[Saved entries]
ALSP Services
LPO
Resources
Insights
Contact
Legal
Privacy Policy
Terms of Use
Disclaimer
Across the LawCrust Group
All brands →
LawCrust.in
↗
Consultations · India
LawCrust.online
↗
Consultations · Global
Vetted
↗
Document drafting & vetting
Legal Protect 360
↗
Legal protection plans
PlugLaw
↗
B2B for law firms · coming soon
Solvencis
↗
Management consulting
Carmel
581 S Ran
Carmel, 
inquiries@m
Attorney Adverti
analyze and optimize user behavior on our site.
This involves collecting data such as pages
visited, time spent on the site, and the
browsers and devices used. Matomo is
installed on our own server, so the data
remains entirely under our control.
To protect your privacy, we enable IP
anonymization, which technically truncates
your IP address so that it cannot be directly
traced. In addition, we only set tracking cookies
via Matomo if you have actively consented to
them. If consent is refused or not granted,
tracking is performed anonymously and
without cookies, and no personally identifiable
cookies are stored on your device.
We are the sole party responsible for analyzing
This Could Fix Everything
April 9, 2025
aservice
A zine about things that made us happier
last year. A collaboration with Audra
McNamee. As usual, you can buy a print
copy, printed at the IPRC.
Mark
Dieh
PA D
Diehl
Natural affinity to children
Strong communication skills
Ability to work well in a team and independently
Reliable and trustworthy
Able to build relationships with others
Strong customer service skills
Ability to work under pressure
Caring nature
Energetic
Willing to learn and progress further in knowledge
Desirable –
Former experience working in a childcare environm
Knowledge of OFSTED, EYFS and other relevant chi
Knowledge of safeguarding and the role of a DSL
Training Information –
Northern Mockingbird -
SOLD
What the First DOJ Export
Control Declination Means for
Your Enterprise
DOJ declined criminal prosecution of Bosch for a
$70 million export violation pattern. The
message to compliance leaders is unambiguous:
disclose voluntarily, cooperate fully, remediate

- [TASK BRIEF]: Some lines in the records may hold "site"; state how many do, and give no more than that number.

- [SOLUTION]: 2